Allegra Hicks

LONDON, February 15, 2008
By Tim Blanks
After building a following on her caftans, it was inevitable that Allegra Hicks would want to challenge herself more as a designer. There's a whole world of structure out there to explore. Hence, tailored items like the lamé pinstripe suit and the brocade cocktail dress in this collection. The tailoring lacked the necessary precision, however. Hicks fared better when she kept things simple, wrapped, and draped—she claimed as inspiration the dress worn by Ballets Russes dancer Olga Khokhlova in Picasso's 1917 portrait. One silk-jersey wrap dress, called Fifty-Four, was also surely a tip of the cap to erstwhile disco queen Diane von Furstenberg.

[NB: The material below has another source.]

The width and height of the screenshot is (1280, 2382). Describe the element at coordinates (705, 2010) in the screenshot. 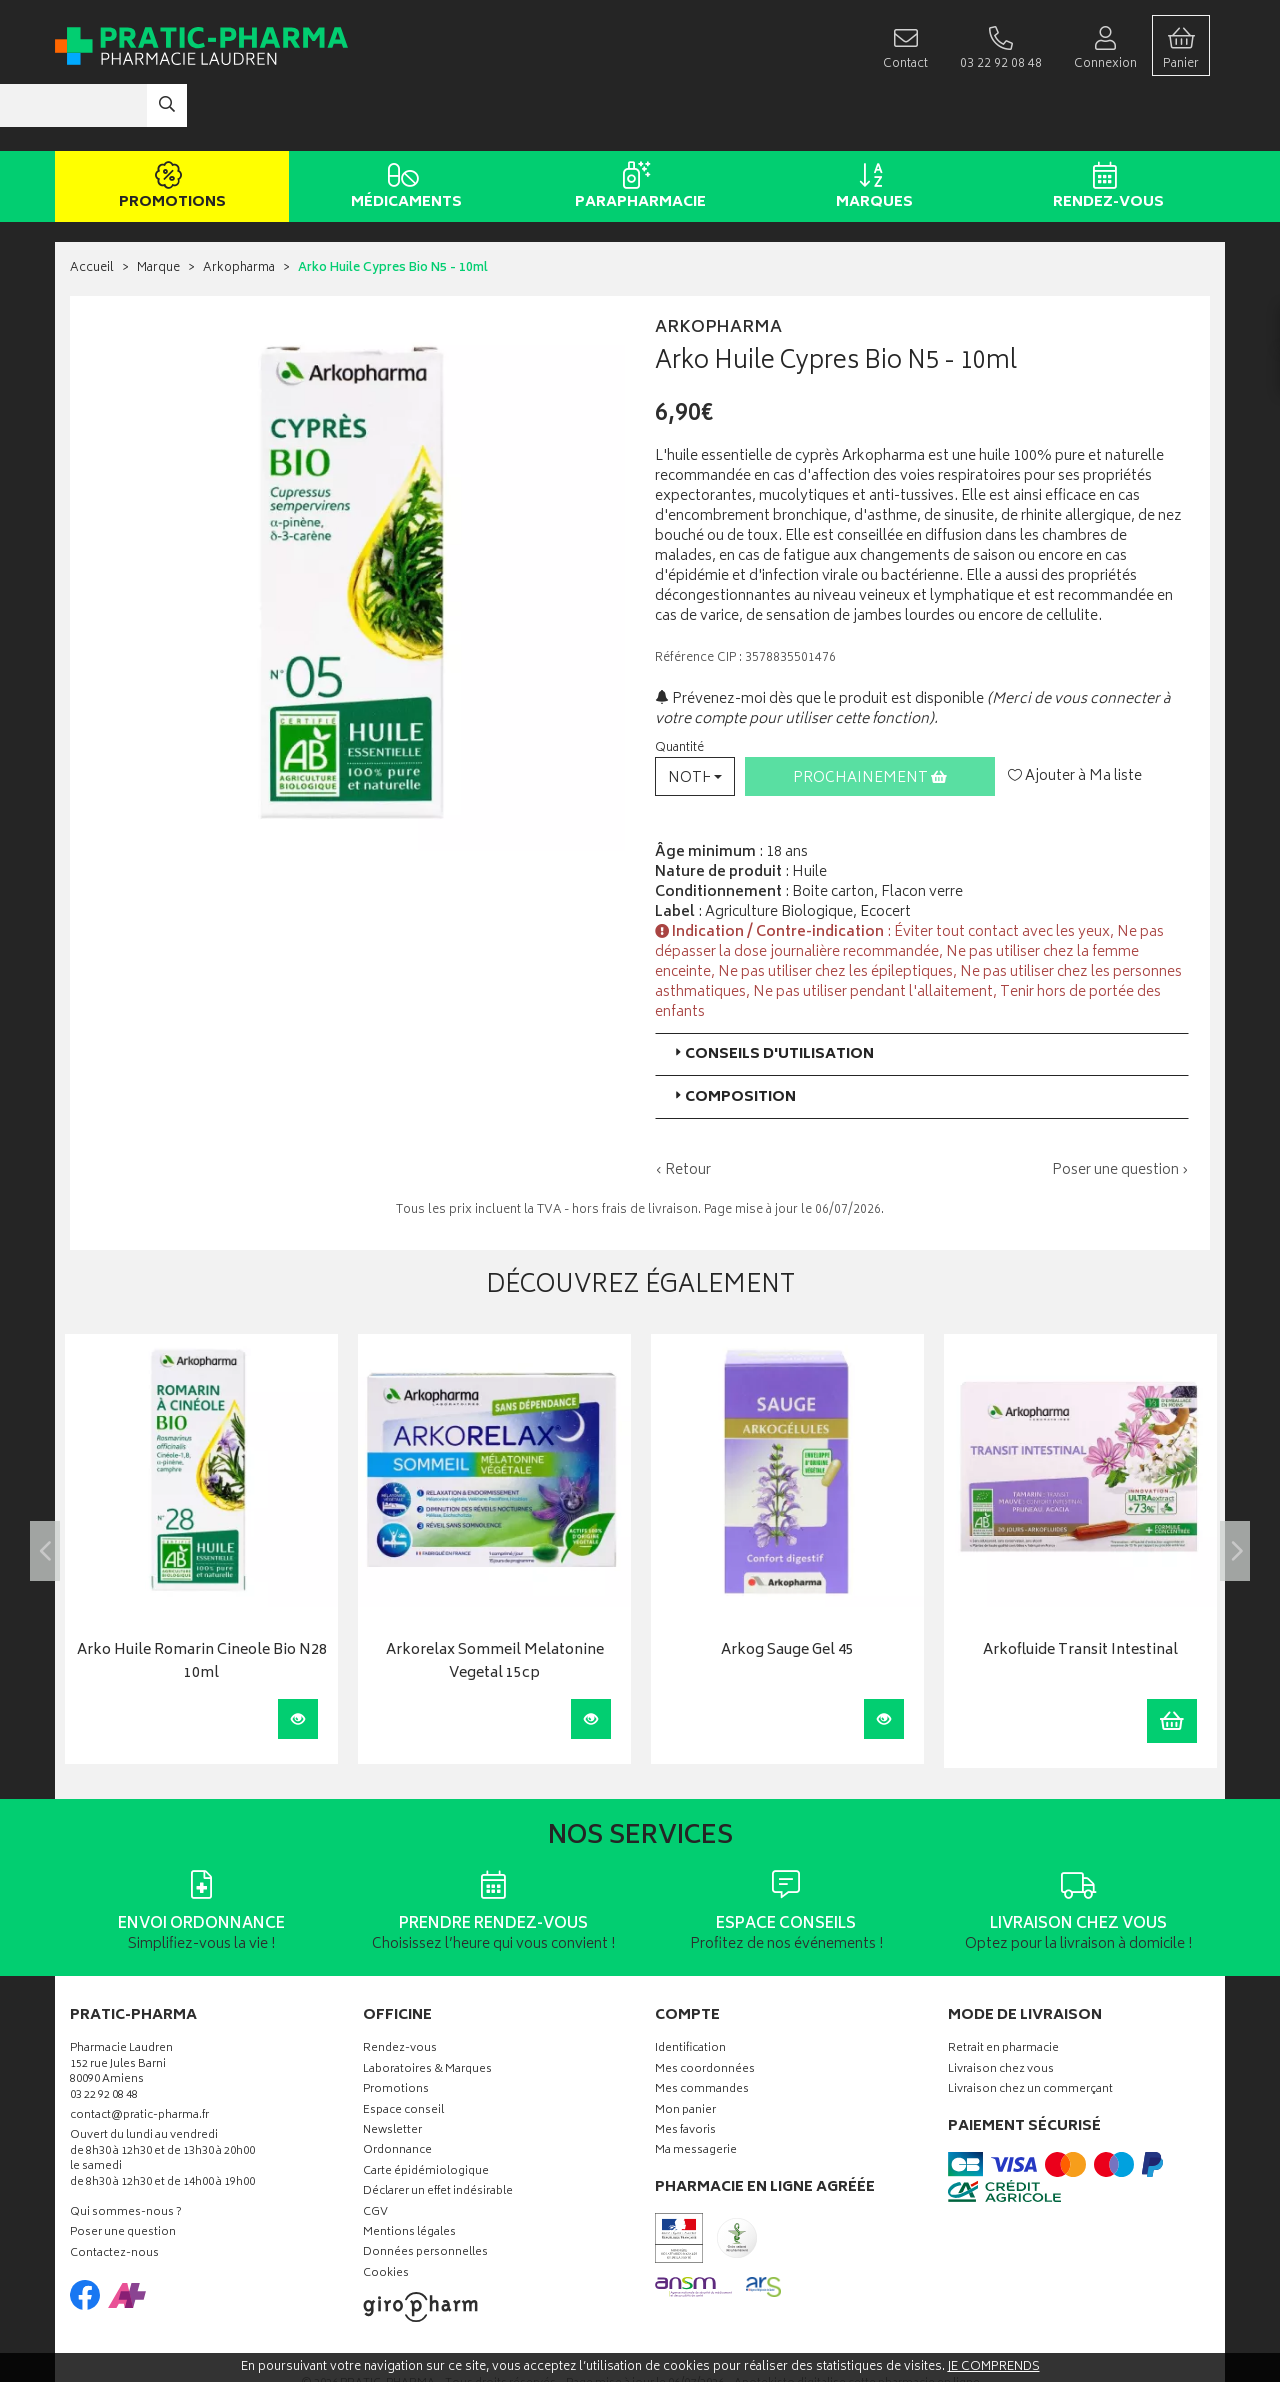 I see `Mes coordonnées` at that location.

That was a reminder that Hicks herself is the linchpin of a glamorous set. Presumably, it was her friends she had in mind when she came up with a collection that slotted so completely into the category once called After Five. If that sounds a little, um, square in our own era, then there was also something a little square about these clothes. A velvet opera coat with fox-trimmed sleeves or a coat of silver leather ribbed with fur (and worn with tweed lamé trousers) offered the Hicksettes a kind of antique glamour curiously at odds with what one imagines to be their lifestyles.